The enclave would be known as Knollwood.
Just as the Great Depression took hold, a group of residents appointed a committee to build a showplace with hotel-worthy amenities, on spec, without regard to cost, next door to Fownes’ house. Hopefully, a family that had survived the stock market crash in ’29 might be tempted. Fine craftsmen needed work, and the best materials abounded. Bricks were hand-made to resemble those imported from England, pre-Revolutionary War, in payment for cotton and tobacco.
The result, with tennis court, goldfish pond and pool, became known as Homewood at Knollwood Heights. The mansion was first occupied by the Beckwiths, who were responsible for the original gardens designed by the visionary landscape architect E.S. Draper. They were followed by Dennison and Kaye Bullens and, in 1977, Homewood became the residence of renowned ophthalmologist Dr. Gale Martin, co-founder of Carolina Eye Associates.
“It needed considerable fixin’ up,” Martin, who would die at home in 2008, told friends.
Martin’s daughter married in the gazebo where, decades later, present owner Ted Owens and his bride, Dr. Queeney Tang, exchanged rings.
The estate, fronted by eagles atop brick columns framing the circular drive, remains rivaled in scope and presence only by Hollycrest, built on Linden Road in 1916 for U.S. Ambassador William Hines Page. The modern Homewood integrates the architecture of Westover of Byrd dynasty in Virginia while staying faithful to the original Homewood — the Maryland ancestral home of the Carrolls, a family that includes Charles Carroll, a signer of the Declaration of Independence.
The result is both massive and intimidating. Some areas, like the stretch kitchen, have been modernized. The former three-room servants’ apartment (the chauffeur slept in the basement) has been combined into a media room with projection TV and computer central. The living room, off the patterned marble foyer, memorializes the past. But it is to this parlor that Owens, a retired attorney and self-described European and Chinese history buff, gravitates with Queeney, his cardiologist wife.

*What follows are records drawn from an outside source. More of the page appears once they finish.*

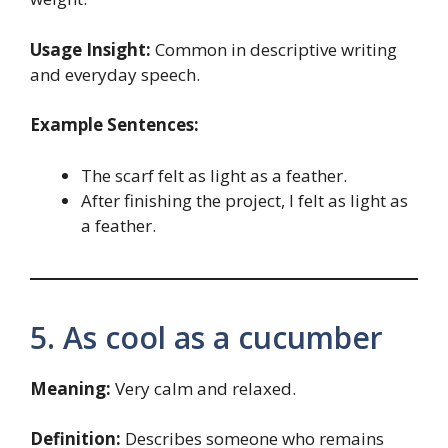
Usage Insight:
Common in descriptive writing
and everyday speech.
Example Sentences:
The scarf felt as light as a feather.
After finishing the project, I felt as light as
a feather.
5. As cool as a cucumber
Meaning:
Very calm and relaxed.
Definition:
Describes someone who remains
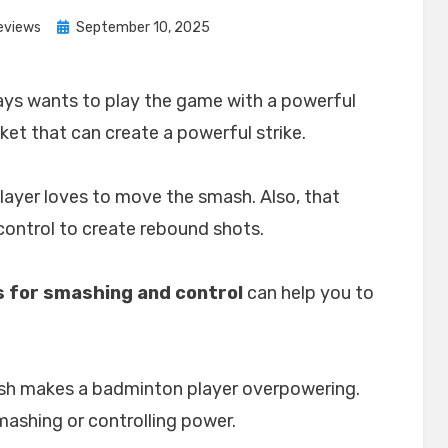
Posted
eviews
September 10, 2025
on
ays wants to play the game with a powerful
ket that can create a powerful strike.
layer loves to move the smash. Also, that
ontrol to create rebound shots.
 for smashing and control
can help you to
sh makes a badminton player overpowering.
smashing or controlling power.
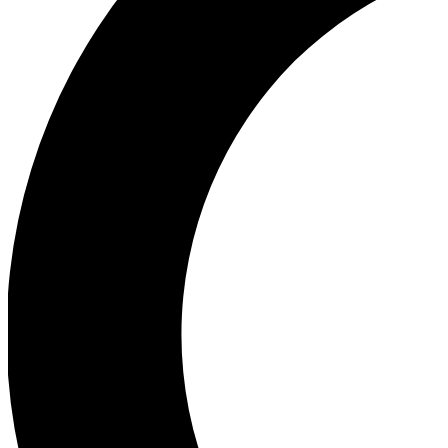
Ea
Our biggest stories will 
Ac
Unlock badges a
Join th
Connect with fello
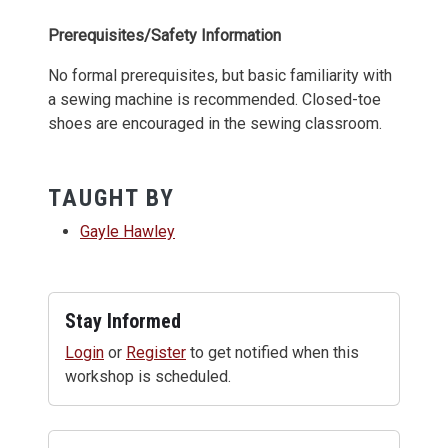
Prerequisites/Safety Information
No formal prerequisites, but basic familiarity with
a sewing machine is recommended. Closed-toe
shoes are encouraged in the sewing classroom.
TAUGHT BY
Gayle Hawley
Stay Informed
Login
or
Register
to get notified when this
workshop is scheduled.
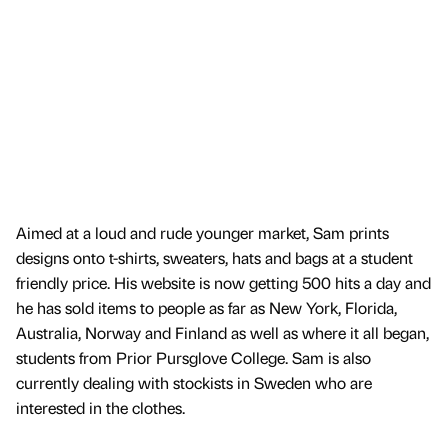
Aimed at a loud and rude younger market, Sam prints
designs onto t-shirts, sweaters, hats and bags at a student
friendly price. His website is now getting 500 hits a day and
he has sold items to people as far as New York, Florida,
Australia, Norway and Finland as well as where it all began,
students from Prior Pursglove College. Sam is also
currently dealing with stockists in Sweden who are
interested in the clothes.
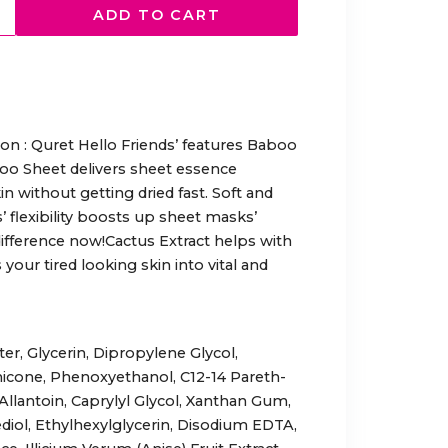
ADD TO CART
ion : Quret Hello Friends’ features Baboo
oo Sheet delivers sheet essence
in without getting dried fast. Soft and
’ flexibility boosts up sheet masks’
difference now!Cactus Extract helps with
 your tired looking skin into vital and
er, Glycerin, Dipropylene Glycol,
hicone, Phenoxyethanol, C12-14 Pareth-
Allantoin, Caprylyl Glycol, Xanthan Gum,
diol, Ethylhexylglycerin, Disodium EDTA,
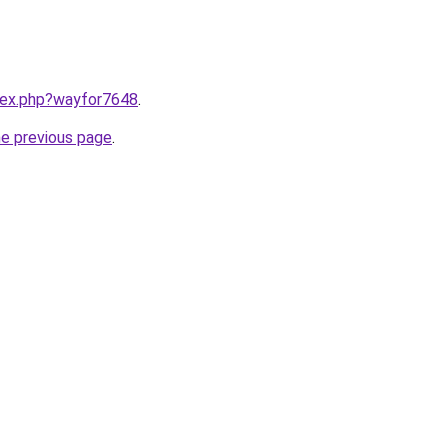
ndex.php?wayfor7648
.
he previous page
.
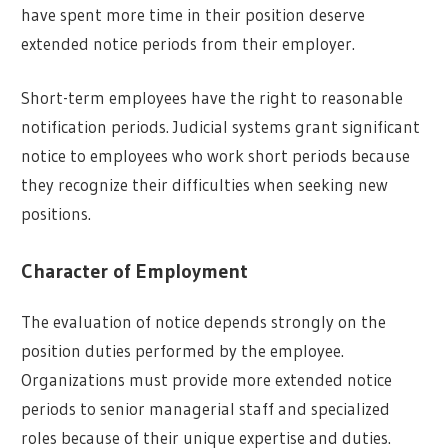
have spent more time in their position deserve
extended notice periods from their employer.
Short-term employees have the right to reasonable
notification periods. Judicial systems grant significant
notice to employees who work short periods because
they recognize their difficulties when seeking new
positions.
Character of Employment
The evaluation of notice depends strongly on the
position duties performed by the employee.
Organizations must provide more extended notice
periods to senior managerial staff and specialized
roles because of their unique expertise and duties.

Owens discovered Southern Pines when he visited his parents, who retired to the Sandhills in 1981 for golf. He had grown up in Pittsburgh, in what he calls a middle-income neighborhood. “I loved the air, the blue sky here,” he says. “You only get that four or five days a year in Pittsburgh.”
He decided to move in 2018 but wasn’t looking for an estate. “My wife grew up in one room. I grew up in a nice house,” he says — but nothing like Homewood. Once inside the front door, the hidden historian prevailed.
“Welcome to the Oval Office,” Owens beams, opening doors encrusted with moldings as elaborate as icing on a wedding cake.
Creating an homage to the Oval was an ambition, with period-original furniture and reproductions in place during the George W. Bush administration. The oval shape could not be duplicated, but Owens researched and commissioned chairs upholstered in the correct fabric by the Kittinger Furniture Co. of Buffalo, New York, founded in 1866 — a longtime supplier to the White House. Tables, lamps, paintings — originals and otherwise — are the result of similar research. A white sofa reappears, as does a made-to-order rectangular carpet in the same colors as the oval one found at 1600 Pennsylvania Avenue.
At one end, a grand piano is reserved for Queeney’s son, a concert pianist. Her other son, a restaurant chef, commandeers the kitchen during visits. Among its appliances is the largest side-by-side refrigerator made for residential use.
Off the marble foyer, the study/office displays a panel of hand-blocked wallpaper depicting New York harbor by Jean Zuber, a renowned French wallpaper artist, circa 1824. A sunny gallery connects the core building to space repurposed as the master suite, den and a giant dressing room for two with furniture-grade fittings. Throughout, ceilings approach 10 feet.
A long, steep stairway ascends from the marble hallway to the second floor, where the original master suite and family bedrooms are located, each with a bathroom. Dominating the stairwell is a weighty lighting fixture enclosed in beveled glass panels. Think space capsule circa Louis XIV. Owens believes only two exist, worldwide.
The third floor open space with dormer windows is a perfect rainy day playground for small grandchildren.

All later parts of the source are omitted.